The adult female will pass down the digestive system roughly 1 month after infestation of the gut and will leave the body via the anus. There she lays on the skin covering the anus a batch of several hundred eggs, usually during the night or early in the morning before light reaches the bedroom.
Extreme itching, particularly at night, often accompanies the laying of the eggs. In this way, by soiling their fingers and even collecting eggs from the bed linen on the fingers and under the nails, children will reinfect themselves. A constant source of contamination maintains the period of replication by moving the eggs to the mouth where they are swallowed again.

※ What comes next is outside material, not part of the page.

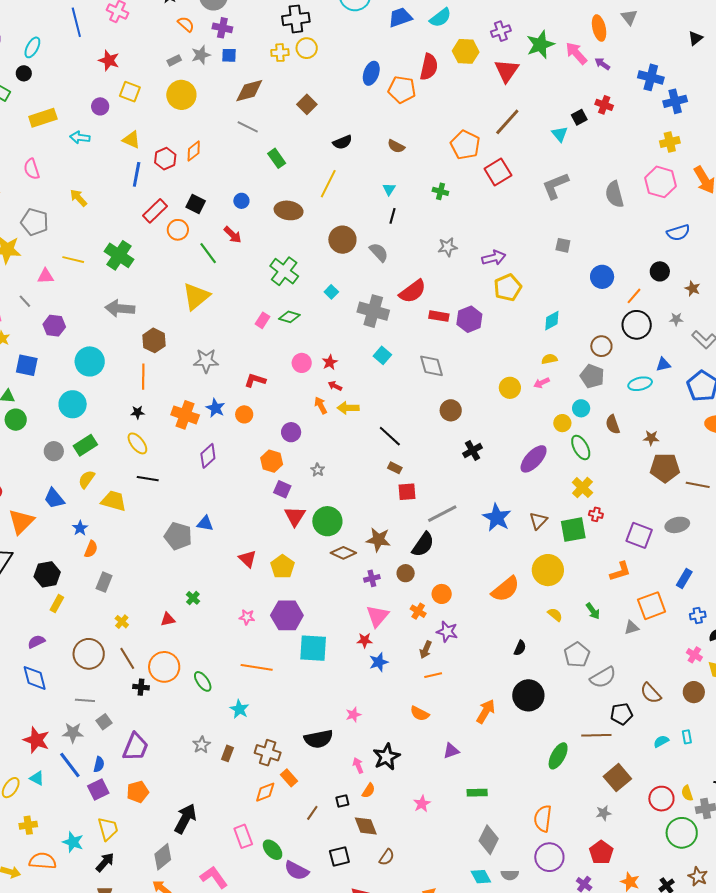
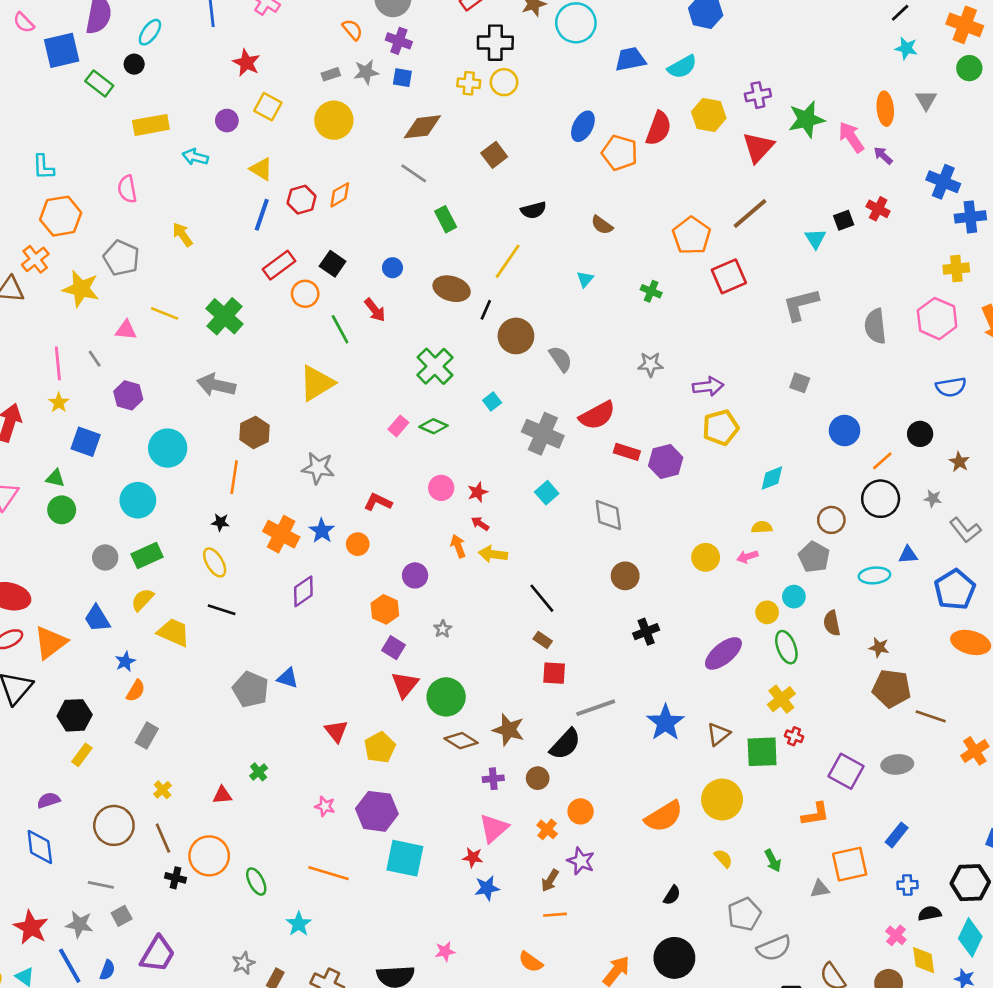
black line: (393, 216) -> (486, 310), moved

Even if the conditions are appropriate, the eggs can remain viable for up to several days.
The infection is spread by ingestion or inhalation of embryonated ova through the fecal-oral pathway. Fomites (inanimate items that are infected by organisms) and from soiled fingertips, filthy bed linens, toilet seats, and clothes may also spread the disease. The disorder is present globally and travels widely through families and communities in direct contact with each other, such as in early childhood day care centers.
Pinworm infestations are diagnosed by identifying dead adult worms or their distinctive ova. The adult female worm appears in the perianal region as a tiny white “thread fragment.” The most effective diagnostic method is “Scotch tape” or “cellophane tape.” This is best done right after the individual defecates or bathes in the morning. The buttocks are extended and a small sheet of transparent or cellulose acetate tape is rubbed against the anal or perianal tissue several times. The strip is then put on a microscope slide with the adhesive side down. The tissue of the worms is striated transversely and is transparent and white.
Typically, stool monitoring for eggs is not beneficial, since only 5-15% of affected people would have good outcomes. In special occasions, E. Vermicularis eggs were found in cervical specimens (done for regular Pap smears), in urine sediments, or during colonoscopy, worms were observed.
Several anthelmintic therapies are effective against E. vermicularis, with a cure rate of more than 90%. Efficient regimens include mebendazole (100 mg), albendazole (400 mg), and pyrantel pamoate (11 mg/kg of base) administered as a single dose and then repeated after 14 days. Pinworm can quickly spread within a home, so the sick person’s whole family should be handled. Both bedding and clothes should be washed completely. When a pinworm disease is discovered, the same law can be extended to organisations.